Task brief | Below are entries; output exactly the lines from the one with "HOSTING (84, 451)" to the one with "TATTOO (83, 505)", both included, and nothing else.

Stored entries:

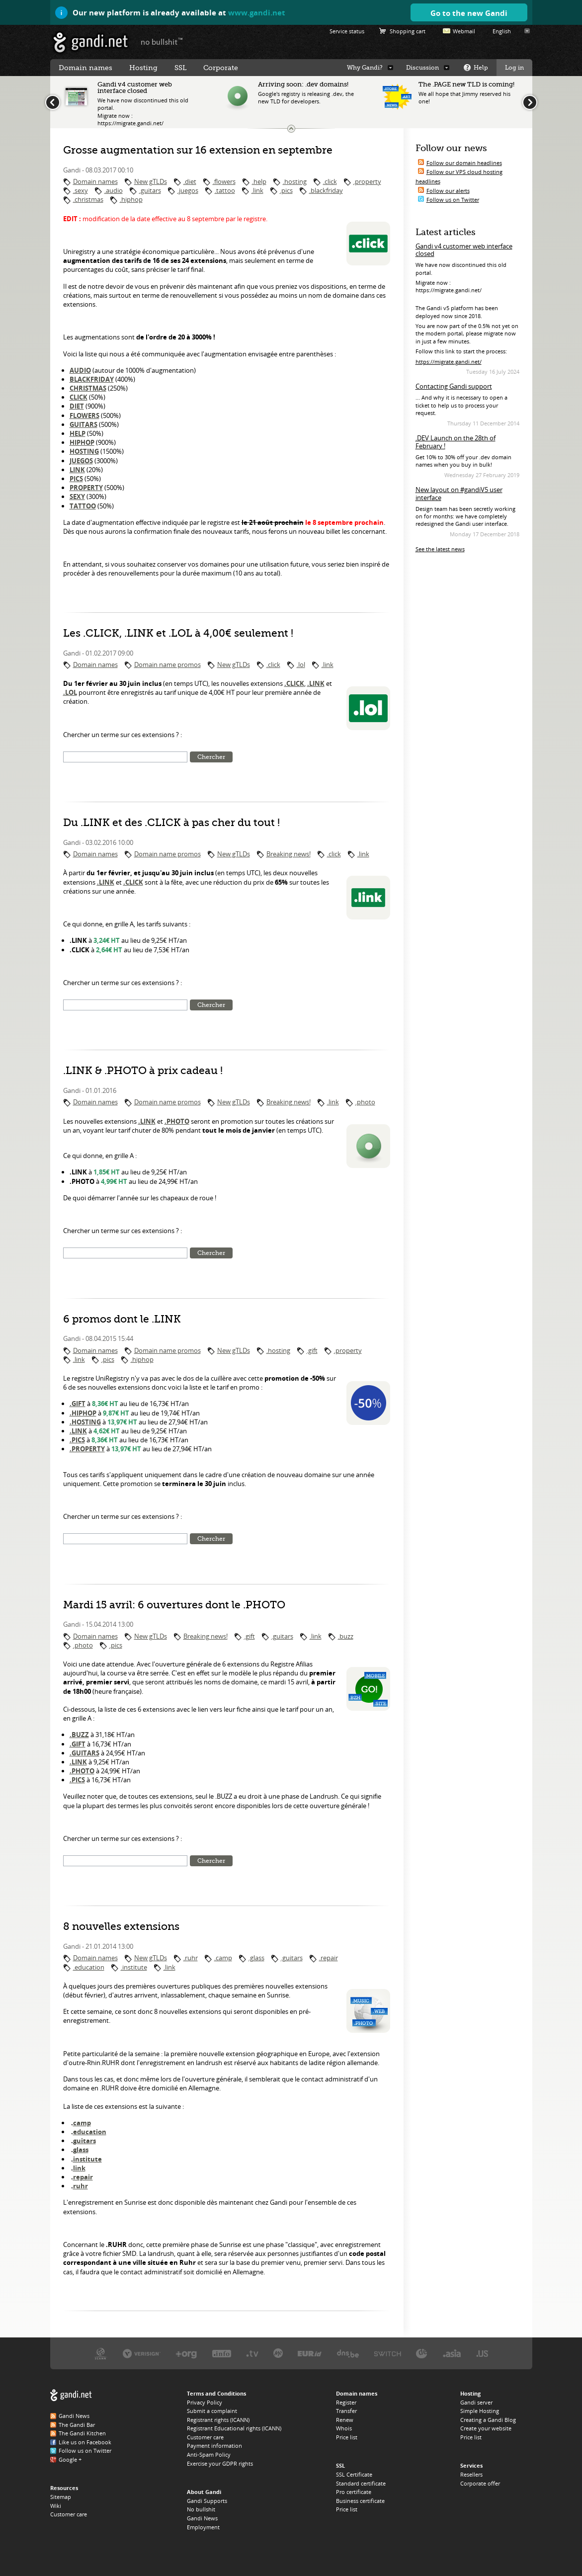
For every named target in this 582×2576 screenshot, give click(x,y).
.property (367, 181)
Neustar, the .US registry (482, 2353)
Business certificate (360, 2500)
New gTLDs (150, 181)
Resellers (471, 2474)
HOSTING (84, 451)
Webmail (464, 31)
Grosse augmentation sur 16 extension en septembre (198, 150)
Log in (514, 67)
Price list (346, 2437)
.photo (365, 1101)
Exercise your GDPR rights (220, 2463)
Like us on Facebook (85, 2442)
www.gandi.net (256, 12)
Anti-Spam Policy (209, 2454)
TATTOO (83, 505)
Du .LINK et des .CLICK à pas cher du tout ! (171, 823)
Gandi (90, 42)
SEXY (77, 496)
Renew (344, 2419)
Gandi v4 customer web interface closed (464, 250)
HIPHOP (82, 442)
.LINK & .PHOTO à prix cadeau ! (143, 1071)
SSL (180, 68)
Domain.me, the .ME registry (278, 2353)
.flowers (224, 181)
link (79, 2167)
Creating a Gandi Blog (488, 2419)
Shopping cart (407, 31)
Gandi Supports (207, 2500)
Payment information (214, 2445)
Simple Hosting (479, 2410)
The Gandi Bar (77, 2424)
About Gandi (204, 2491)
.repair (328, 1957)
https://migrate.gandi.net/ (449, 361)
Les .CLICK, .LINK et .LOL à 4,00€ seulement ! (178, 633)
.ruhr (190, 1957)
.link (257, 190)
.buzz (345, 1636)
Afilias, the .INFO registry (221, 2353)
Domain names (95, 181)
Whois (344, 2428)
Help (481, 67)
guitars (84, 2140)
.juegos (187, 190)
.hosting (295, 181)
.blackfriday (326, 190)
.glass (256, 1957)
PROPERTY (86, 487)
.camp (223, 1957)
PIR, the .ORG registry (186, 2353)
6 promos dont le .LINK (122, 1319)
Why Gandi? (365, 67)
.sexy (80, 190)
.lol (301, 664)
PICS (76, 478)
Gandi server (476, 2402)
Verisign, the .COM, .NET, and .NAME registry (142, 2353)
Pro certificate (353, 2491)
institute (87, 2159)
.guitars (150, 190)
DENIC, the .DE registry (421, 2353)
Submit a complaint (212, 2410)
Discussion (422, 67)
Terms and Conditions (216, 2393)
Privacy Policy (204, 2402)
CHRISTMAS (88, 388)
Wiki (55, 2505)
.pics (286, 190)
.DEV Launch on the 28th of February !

Task answer |
HOSTING (84, 451)
Webmail (464, 31)
Grosse augmentation sur 16 extension en septembre (198, 150)
Log in (514, 67)
Price list (346, 2437)
.photo (365, 1101)
Exercise your GDPR rights (220, 2463)
Like us on Facebook (85, 2442)
www.gandi.net (256, 12)
Anti-Spam Policy (209, 2454)
TATTOO (83, 505)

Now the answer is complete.